## DATA
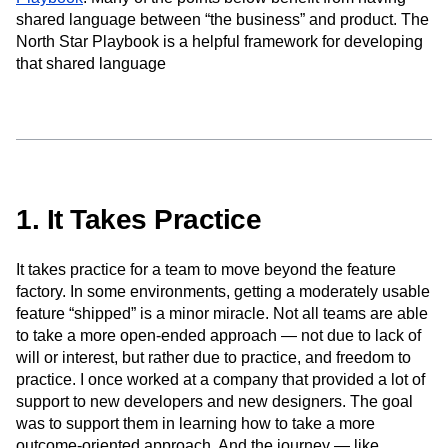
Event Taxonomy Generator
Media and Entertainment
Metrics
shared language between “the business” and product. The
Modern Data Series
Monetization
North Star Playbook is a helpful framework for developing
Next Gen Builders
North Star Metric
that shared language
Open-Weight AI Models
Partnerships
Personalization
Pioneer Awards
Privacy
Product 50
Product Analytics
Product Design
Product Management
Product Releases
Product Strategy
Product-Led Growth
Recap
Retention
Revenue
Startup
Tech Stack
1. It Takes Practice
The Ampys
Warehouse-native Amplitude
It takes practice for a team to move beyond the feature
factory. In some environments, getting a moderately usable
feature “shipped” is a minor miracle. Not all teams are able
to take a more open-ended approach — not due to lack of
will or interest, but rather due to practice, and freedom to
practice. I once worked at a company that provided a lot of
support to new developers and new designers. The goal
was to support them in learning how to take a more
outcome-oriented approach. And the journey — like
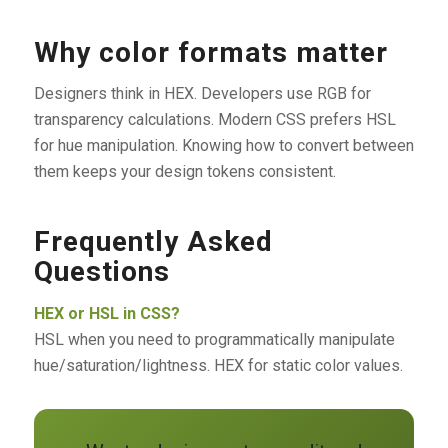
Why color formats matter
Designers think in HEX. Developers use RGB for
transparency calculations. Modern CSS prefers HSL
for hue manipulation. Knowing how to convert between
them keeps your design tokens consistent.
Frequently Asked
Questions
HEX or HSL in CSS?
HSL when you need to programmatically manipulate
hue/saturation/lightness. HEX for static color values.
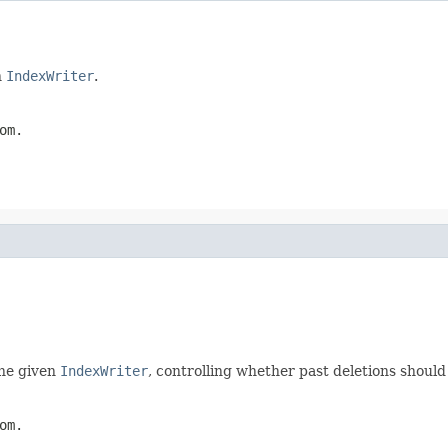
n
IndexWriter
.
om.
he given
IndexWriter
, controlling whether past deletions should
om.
...
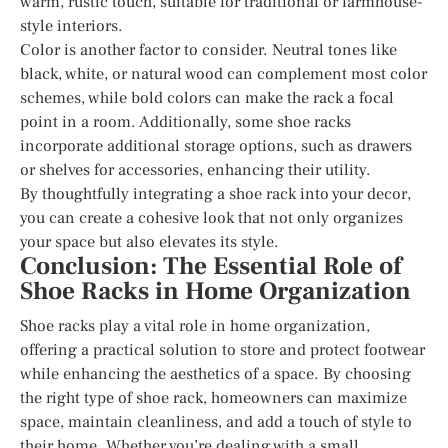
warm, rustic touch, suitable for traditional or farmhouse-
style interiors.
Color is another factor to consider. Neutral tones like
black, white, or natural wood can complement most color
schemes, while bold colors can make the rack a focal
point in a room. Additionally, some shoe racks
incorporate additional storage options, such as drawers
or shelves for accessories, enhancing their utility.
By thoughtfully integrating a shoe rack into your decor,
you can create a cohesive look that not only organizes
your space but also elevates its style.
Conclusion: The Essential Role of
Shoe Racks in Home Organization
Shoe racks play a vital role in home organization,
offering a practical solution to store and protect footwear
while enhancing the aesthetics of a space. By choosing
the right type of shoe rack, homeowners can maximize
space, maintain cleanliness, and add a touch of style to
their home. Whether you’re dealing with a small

## TASK INSTRUCTIONS
Could you repeat exactly the lines above from the line with "Media and Entertainment" up to and including the line with "support to new", and only those?

## ANSWER FOR THE TASK
Media and Entertainment
Metrics
shared language between “the business” and product. The
Modern Data Series
Monetization
North Star Playbook is a helpful framework for developing
Next Gen Builders
North Star Metric
that shared language
Open-Weight AI Models
Partnerships
Personalization
Pioneer Awards
Privacy
Product 50
Product Analytics
Product Design
Product Management
Product Releases
Product Strategy
Product-Led Growth
Recap
Retention
Revenue
Startup
Tech Stack
1. It Takes Practice
The Ampys
Warehouse-native Amplitude
It takes practice for a team to move beyond the feature
factory. In some environments, getting a moderately usable
feature “shipped” is a minor miracle. Not all teams are able
to take a more open-ended approach — not due to lack of
will or interest, but rather due to practice, and freedom to
practice. I once worked at a company that provided a lot of
support to new developers and new designers. The goal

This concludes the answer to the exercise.